## Task input
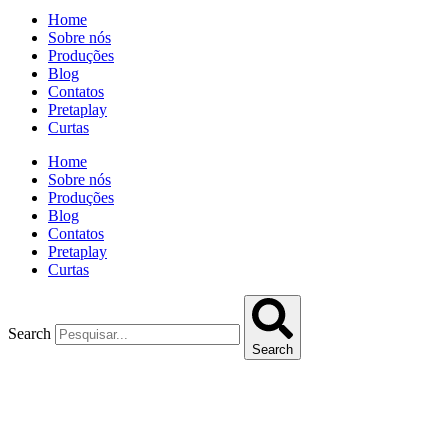
Home
Sobre nós
Produções
Blog
Contatos
Pretaplay
Curtas
Home
Sobre nós
Produções
Blog
Contatos
Pretaplay
Curtas
Search
Search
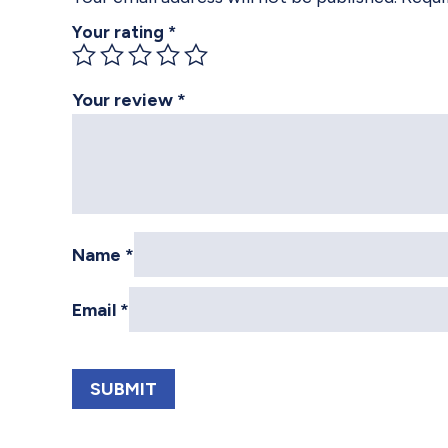
Your rating
*
Your review
*
Name
*
Email
*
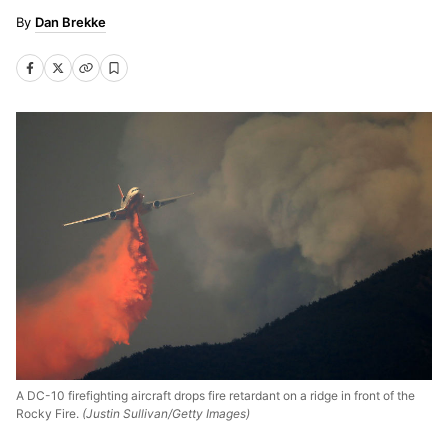
Dan Brekke
A DC-10 firefighting aircraft drops fire retardant on a ridge in front of the
Rocky Fire.
(Justin Sullivan/Getty Images)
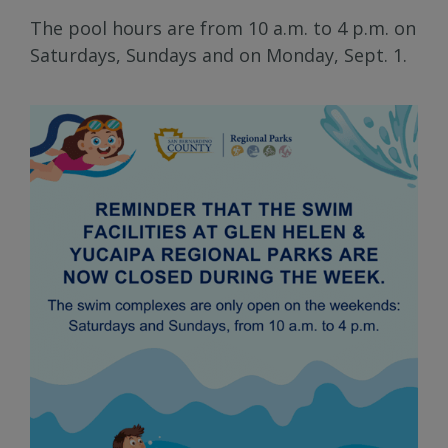
The pool hours are from 10 a.m. to 4 p.m. on
Saturdays, Sundays and on Monday, Sept. 1.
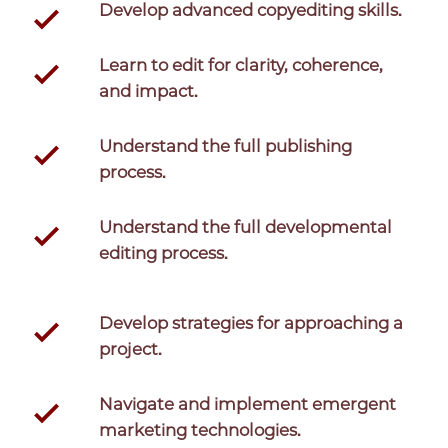
Develop advanced copyediting skills.
Learn to edit for clarity, coherence,
and impact.
Understand the full publishing
process.
Understand the full developmental
editing process.
Develop strategies for approaching a
project.
Navigate and implement emergent
marketing technologies.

## The task
The answer should contain only the lines from the start of the records above through the line with "The pool hours are from 10 a.m. to 4 p.m. on", copied exactly, and no pictures.

## Answer box
Home
Sobre nós
Produções
Blog
Contatos
Pretaplay
Curtas
Home
Sobre nós
Produções
Blog
Contatos
Pretaplay
Curtas
Search
Search
Your rating
*
Your review
*
Name
*
Email
*
Dan Brekke
A DC-10 firefighting aircraft drops fire retardant on a ridge in front of the
Rocky Fire.
(Justin Sullivan/Getty Images)
The pool hours are from 10 a.m. to 4 p.m. on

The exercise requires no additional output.